**Task brief**. Reproduce every entry that follows word for word, but omit the images.
· · · ·
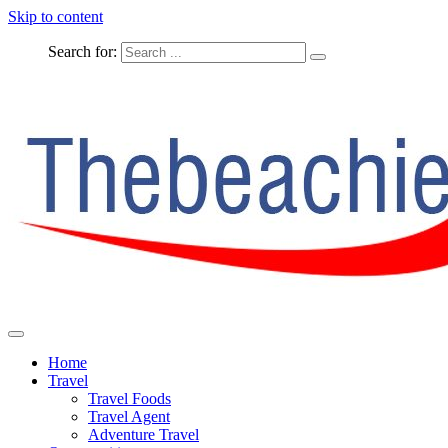
Skip to content
Search for:
The Complete Travel
The Beachie Blog
Home
Travel
Travel Foods
Travel Agent
Adventure Travel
· · · ·
**Solution for this exercise**.
Skip to content
Search for:
The Complete Travel
The Beachie Blog
Home
Travel
Travel Foods
Travel Agent
Adventure Travel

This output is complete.